Sus declaraciones me llevaron a un estado de ánimo singular. Espasmos nerviosos recorrieron mi cuerpo. Tuve que ponerme de pie y andar un poco. Volví a sen­tarme y le hice saber que había estado en la ciudad aquel mismo día y que había caminado durante toda la tarde por la plaza del mercado buscando a don Juan. Se me quedó mirando con la boca abierta.

—Debimos cruzarnos —dijo con un suspiro—. Noso­tras estuvimos en el mercado y en la plaza. Pasamos la mayor parte de la tarde sentadas en la escalinata de la iglesia para no llamar la atención.
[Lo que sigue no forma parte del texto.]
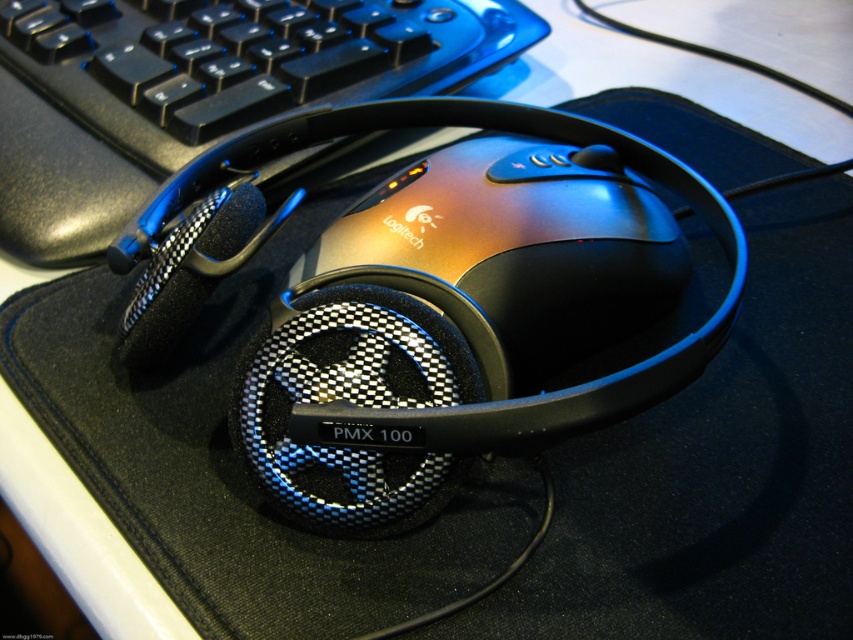 You are standing in front of a computer workstation. There is a point at coordinates point (x=67, y=168). Can you reach that point without moving your hand more than 30 inches from your body?

The distance between point (x=67, y=168) and the viewer is 29.16 inches, so yes, you can reach it without moving your hand more than 30 inches from your body. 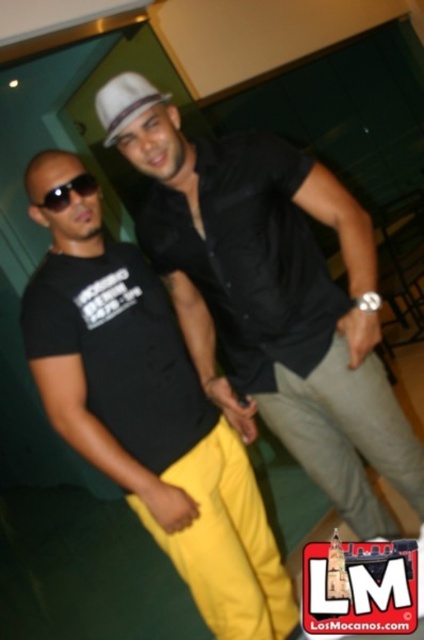 Looking at this image, you are standing in the room and want to place a small plant between the two points, point (256,154) and point (136,106). Which point should the plant be closer to so it is in front of both points?

The plant should be placed closer to point (136,106) because it is in front of point (256,154). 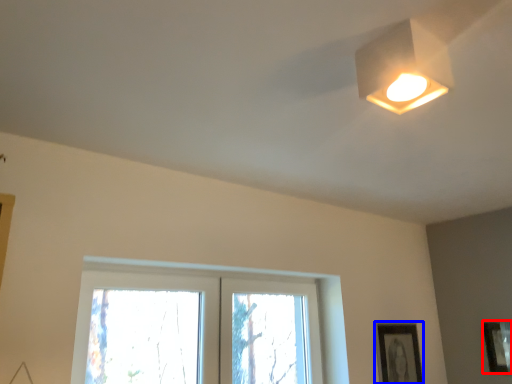 Question: Which object is closer to the camera taking this photo, picture frame (highlighted by a red box) or picture frame (highlighted by a blue box)?

Choices:
 (A) picture frame
 (B) picture frame

Answer: (A) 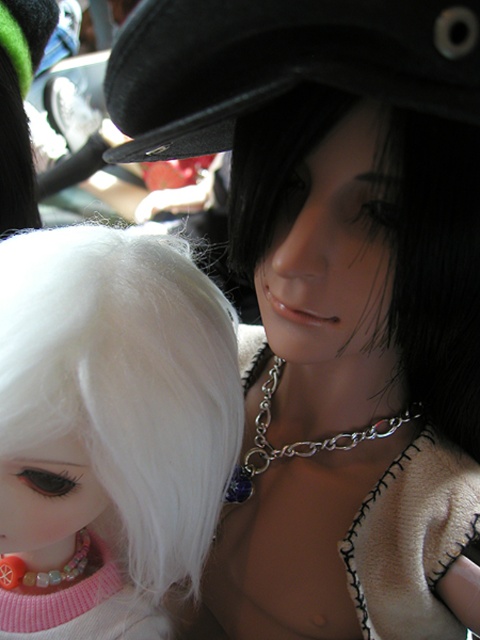 Between point (95, 486) and point (276, 312), which one is positioned in front?

Point (95, 486)

At what (x,y) coordinates should I click in order to perform the action: click on white matte wig at left. Please return your answer as a coordinate pair (x, y). The image size is (480, 640). Looking at the image, I should click on (108, 429).

Describe the element at coordinates (280, 64) in the screenshot. This screenshot has width=480, height=640. I see `black leather hat at upper center` at that location.

Identify the location of black leather hat at upper center. pos(280,64).

In the scene shown: Does black matte hair at center have a greater height compared to multicolored plastic teething ring at lower left?

Yes, black matte hair at center is taller than multicolored plastic teething ring at lower left.

This screenshot has height=640, width=480. Describe the element at coordinates (432, 262) in the screenshot. I see `black matte hair at center` at that location.

What do you see at coordinates (432, 262) in the screenshot?
I see `black matte hair at center` at bounding box center [432, 262].

At what (x,y) coordinates should I click in order to perform the action: click on black matte hair at center. Please return your answer as a coordinate pair (x, y). This screenshot has height=640, width=480. Looking at the image, I should click on (432, 262). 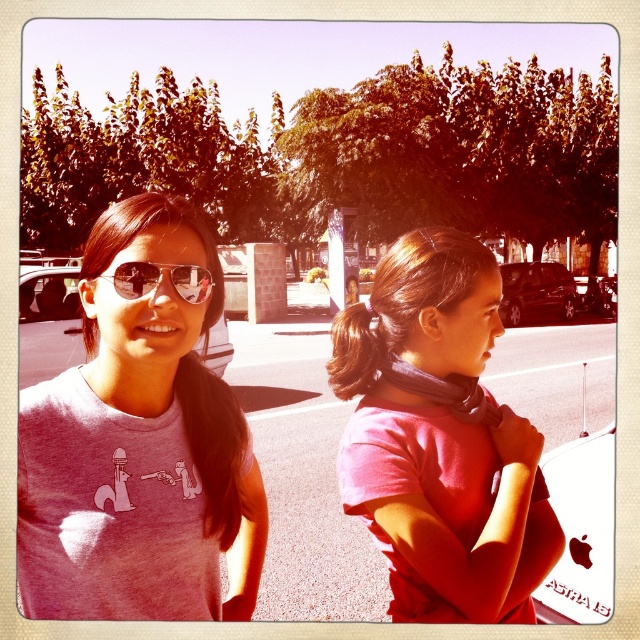 Between point (92, 540) and point (419, 460), which one is positioned behind?

The point (419, 460) is more distant.

What do you see at coordinates (140, 440) in the screenshot? Image resolution: width=640 pixels, height=640 pixels. I see `pink cotton t-shirt at center` at bounding box center [140, 440].

Does point (99, 570) lie in front of point (502, 474)?

Yes, point (99, 570) is in front of point (502, 474).

Where is `pink cotton t-shirt at center`? Image resolution: width=640 pixels, height=640 pixels. pink cotton t-shirt at center is located at coordinates (140, 440).

Is pink cotton t-shirt at center taller than matte black sunglasses at upper left?

Correct, pink cotton t-shirt at center is much taller as matte black sunglasses at upper left.

Which is behind, point (140, 470) or point (196, 278)?

Positioned behind is point (196, 278).

You are a GUI agent. You are given a task and a screenshot of the screen. Output one action in this format:
    pyautogui.click(x=<x>, y=<y>)
    Task: Click on the pink cotton t-shirt at center
    The width and height of the screenshot is (640, 640).
    Given the screenshot: What is the action you would take?
    pyautogui.click(x=140, y=440)

Does pink matte scarf at center have a greater width compared to matte black sunglasses at upper left?

Indeed, pink matte scarf at center has a greater width compared to matte black sunglasses at upper left.

Can you confirm if pink matte scarf at center is positioned above matte black sunglasses at upper left?

No, pink matte scarf at center is not above matte black sunglasses at upper left.

Is point (387, 326) closer to viewer compared to point (131, 284)?

No, it is not.

Where is `pink matte scarf at center`? pink matte scarf at center is located at coordinates (440, 440).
El hotel en que me había alojado era un edificio prác­ticamente contiguo al de la iglesia. Recordé que había pasado un rato observando a la gente que se encontraba en las escalinatas. Algo me llevaba a examinarlas. Unía la impresión absurda de que don Juan y don Genaro se hallaban allí, mezclados con aquellas personas, hacién­dose pasar por mendigos para darme una sorpresa.

—¿Cuándo abandonaron la ciudad? —inquirí.

—Alrededor de las cinco, marchamos hacia el lugar que tiene el Nagual en las montañas —respondió.

También había tenido la certeza de que don Juan ha­bía partido al caer el día. Los sentimientos experimenta­dos durante aquella búsqueda de don Juan se me aclara­ban por completo. Debía revisar mis ideas sobre esa jornada a la luz de sus palabras. Ya me había explicado la certidumbre de que don Juan estaba en las calles de la ciudad como una expectación irracional de mi parte, con­secuencia de mi costumbre de hallarle allí en otros tiem­pos. Ello me había librado de toda preocupación al respec­to. Pero la Gorda había estado en la ciudad, tratando de dar conmigo, y se trataba del ser más próximo a don Juan en cuanto a temperamento. Lo que había percibido era su presencia. Su narración no hacía más que confir­mar algo que mi cuerpo sabía más allá de toda duda.